[Task material]

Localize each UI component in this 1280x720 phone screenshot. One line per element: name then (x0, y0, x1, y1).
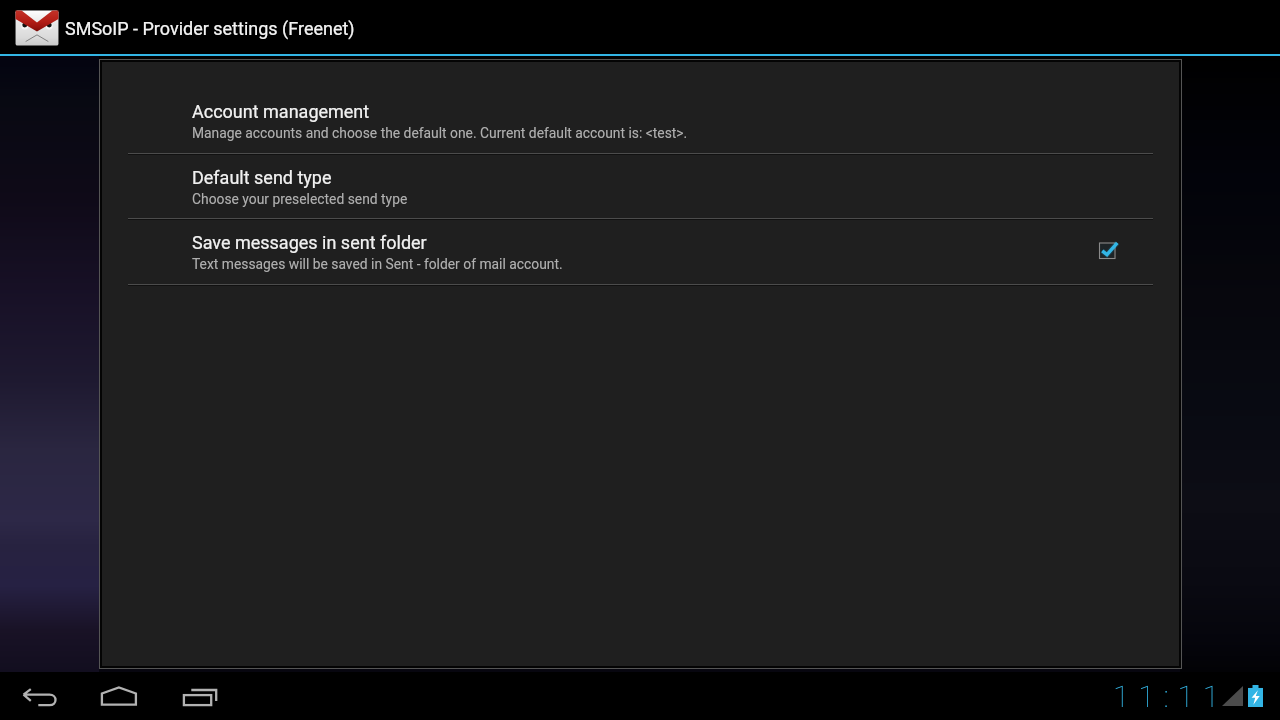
staticText: Manage accounts and choose the default o… (192, 125, 688, 141)
staticText: SMSoIP - Provider settings (Freenet) (65, 18, 355, 39)
button[interactable]: 11:11 (1112, 672, 1232, 720)
staticText: Text messages will be saved in Sent - fo… (192, 256, 563, 272)
button[interactable]: Save messages in sent folder (102, 219, 1179, 284)
staticText: Choose your preselected send type (192, 191, 408, 207)
button[interactable]: Account management (102, 88, 1179, 153)
staticText: Default send type (192, 167, 332, 188)
staticText: 11:11 (1113, 679, 1229, 714)
staticText: Account management (192, 101, 370, 122)
button[interactable]: Recent apps (177, 672, 225, 720)
button[interactable]: Back (18, 672, 66, 720)
button[interactable]: Default send type (102, 154, 1179, 219)
staticText: Save messages in sent folder (192, 232, 427, 253)
button[interactable]: Home (95, 672, 143, 720)
button[interactable]: Save messages in sent folder checkbox (1085, 228, 1133, 276)
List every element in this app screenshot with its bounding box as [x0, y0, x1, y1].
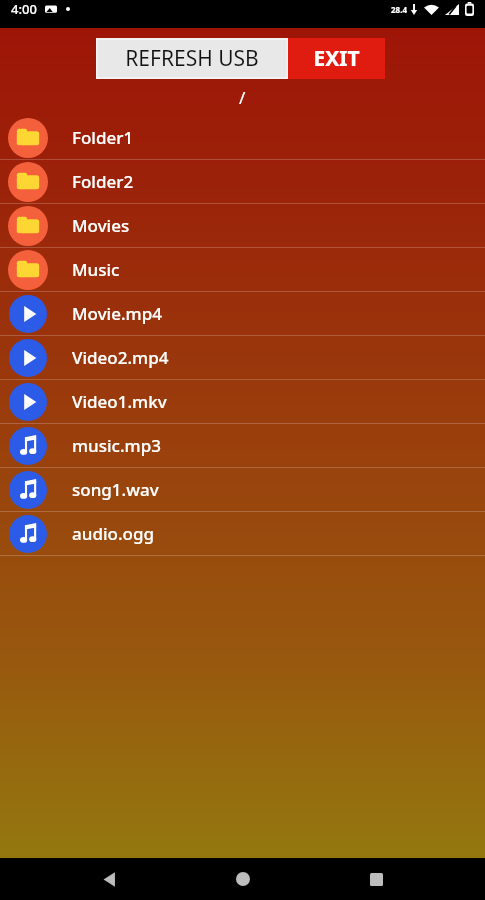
staticText: song1.wav — [72, 478, 159, 501]
button[interactable]: audio.ogg — [0, 512, 485, 556]
staticText: 4:00 — [11, 0, 37, 18]
staticText: 28.4 — [391, 4, 407, 15]
staticText: Movie.mp4 — [72, 302, 162, 325]
button[interactable]: Video2.mp4 — [0, 336, 485, 380]
button[interactable]: music.mp3 — [0, 424, 485, 468]
button[interactable]: Movies — [0, 204, 485, 248]
staticText: Folder1 — [72, 126, 134, 149]
button[interactable]: Recent apps — [352, 858, 400, 900]
staticText: EXIT — [313, 44, 360, 73]
staticText: Video1.mkv — [72, 390, 167, 413]
staticText: Music — [72, 258, 120, 281]
staticText: REFRESH USB — [125, 44, 259, 73]
button[interactable]: Movie.mp4 — [0, 292, 485, 336]
staticText: Folder2 — [72, 170, 134, 193]
button[interactable]: REFRESH USB — [96, 38, 288, 79]
staticText: audio.ogg — [72, 522, 154, 545]
button[interactable]: Folder2 — [0, 160, 485, 204]
button[interactable]: EXIT — [288, 38, 385, 79]
button[interactable]: Home — [219, 858, 267, 900]
button[interactable]: Back — [85, 858, 133, 900]
staticText: Video2.mp4 — [72, 346, 169, 369]
staticText: Movies — [72, 214, 130, 237]
button[interactable]: Folder1 — [0, 116, 485, 160]
staticText: music.mp3 — [72, 434, 161, 457]
button[interactable]: Music — [0, 248, 485, 292]
staticText: / — [239, 86, 246, 109]
button[interactable]: song1.wav — [0, 468, 485, 512]
button[interactable]: Video1.mkv — [0, 380, 485, 424]
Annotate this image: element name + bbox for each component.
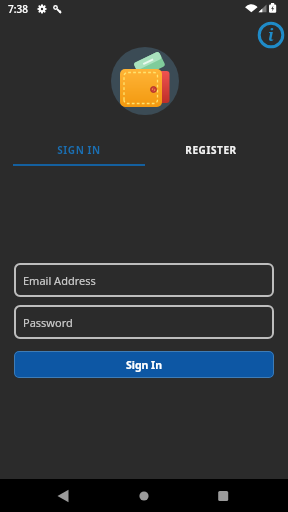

[/Task material]

* Exercise requirements
If a line in the listing holds the word "element", list that line.

* Expected answer
Localize each UI component in this 1280x720 phone screenshot. One line per element: name then (x0, y0, x1, y1).
List every element in this app screenshot with its bounding box as [x0, y0, x1, y1].
Annotate this image: element name + bbox for each component.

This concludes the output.